Лучше сразу умереть, чем жить в ожидании смерти.
Гай Юлий Цезарь
Балтийское море, восточнее Пилау
16 июня 1734 года
— Так что, Иван Кашин, есть ли тебе к кому возвращаться? Зазноба сердечная имеется? — повторил я вопрос.
— Сосватать за себя хочу, Ваше благородие, девицу одну, — сказал, наконец, Кашин.
— А чего не две сразу? — усмехнулся я. — Две жены всегда лучше, чем одна.
— Господь с вами, ваше благородие, как же две жёнки брать? — не понял моей шутки сержант. — Басурманин я какой, магометянин ли? Срамота!
Да и какие могут быть шутки, если дело касается семьи? В нынешнем времени это крайне важно. Это в будущем если и венчаются молодые, то зачастую, с исключениями конечно, обряд как бы входит в развлекательную программу. Лишь немногие проникаются священнодействием в храме. А так… Расписались в ЗАГСе, да и айда в ресторан, а то водка стынет!
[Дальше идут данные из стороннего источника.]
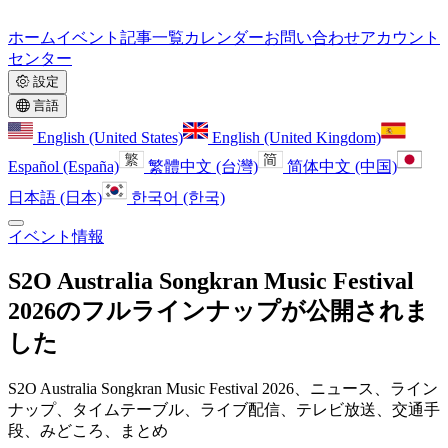
ホーム
イベント
記事一覧
カレンダー
お問い合わせ
アカウント
センター
設定
言語
English (United States)
English (United Kingdom)
Español (España)
繁體中文 (台灣)
简体中文 (中国)
日本語 (日本)
한국어 (한국)
イベント情報
S2O Australia Songkran Music Festival
2026のフルラインナップが公開されま
した
S2O Australia Songkran Music Festival 2026、ニュース、ライン
ナップ、タイムテーブル、ライブ配信、テレビ放送、交通手
段、みどころ、まとめ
Здесь же Бога боятся, в него верят. Так что венчание — дело серьезное, особенно для людей, не извращенных столицами. А как для меня? Определенно серьезный шаг, и дело даже не в церкви. Муж без жены, как селедка без соли, быстро тухнет, ну и никто связываться не хочет. Так что и в этом направлении нужно будет думать. У мужчины в этом времени больше возможностей на подумать. Жениться можно и в зрелом возрасте. А вот женщинам сложнее.
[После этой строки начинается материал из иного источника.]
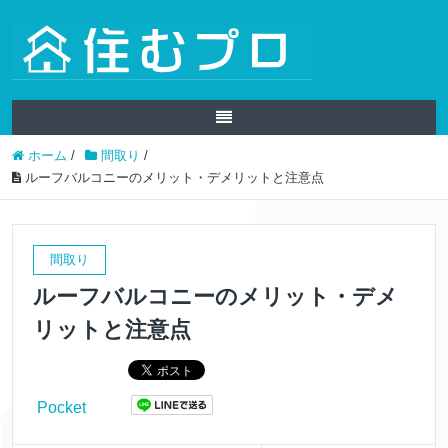
ホーム
/
間取り
/
ルーフバルコニーのメリット・デメリットと注意点
間取り
ルーフバルコニーのメリット・デメ
リットと注意点
Pocket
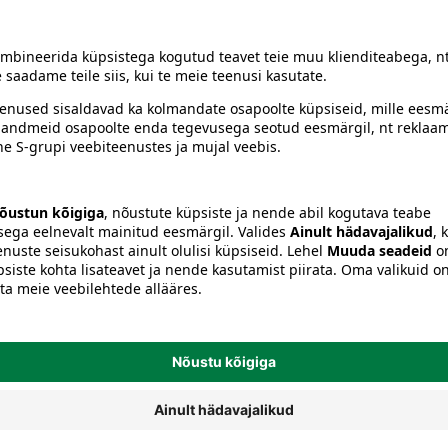
siiski toote koostisosi kontrollida ka pakendilt.
Külmutatud koeratoit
Волны мерно ударялись о борт корабля, корпус судна уже привычно потрескивал, лёгкий и на удивление приятный тёплый ветерок порывами «поправлял» мой парик, словно играл с ним. Или со мной, так как приходилось то и дело эту ненужную деталь гардероба поправлять. Можно было снять, наверное, но я заметил, что на корабле все в таких вот пышных «подшлемниках», и решил не выделяться. Пусть и голова необычайно чесалась в этом кудрявом головном уборе.
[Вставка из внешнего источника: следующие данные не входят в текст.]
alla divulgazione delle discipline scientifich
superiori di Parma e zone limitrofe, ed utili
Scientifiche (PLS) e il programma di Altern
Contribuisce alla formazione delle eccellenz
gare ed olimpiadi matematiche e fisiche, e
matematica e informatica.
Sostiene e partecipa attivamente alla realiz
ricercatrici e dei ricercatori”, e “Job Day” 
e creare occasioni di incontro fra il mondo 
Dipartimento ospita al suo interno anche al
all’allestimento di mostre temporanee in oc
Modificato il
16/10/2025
Приходилось давить в себе небольшое волнение. Ведь скоро Петербург, встреча с сильными мира сего. Но сама по себе встреча не так важна, как ее последствия. Пока все, что со мной происходило, было быстрым, без особого время на подумать. Морской бой, заключение под стражу, когда не думалось о больших планах, так как и новая жизнь воспринималась, как некое недоразумение, что вот-вот закончится. Потом обустройство лагеря, бой, еще бой…
А теперь нужно думать, крепко. Вторая жизнь, признаться, прибавляла волнительности. Еще недавно, может, неделю назад, я не ценил жизнь. А сейчас хочу жить!. Неделю назад у меня не было якорей в этой жизни. А теперь есть. Вот тот же Кашин. Хороший человек. А еще… Я увидел достаточно, чтобы понимать, что должен многое сделать. Сколько умерло при осаде Данцига? Много, но не от пуль.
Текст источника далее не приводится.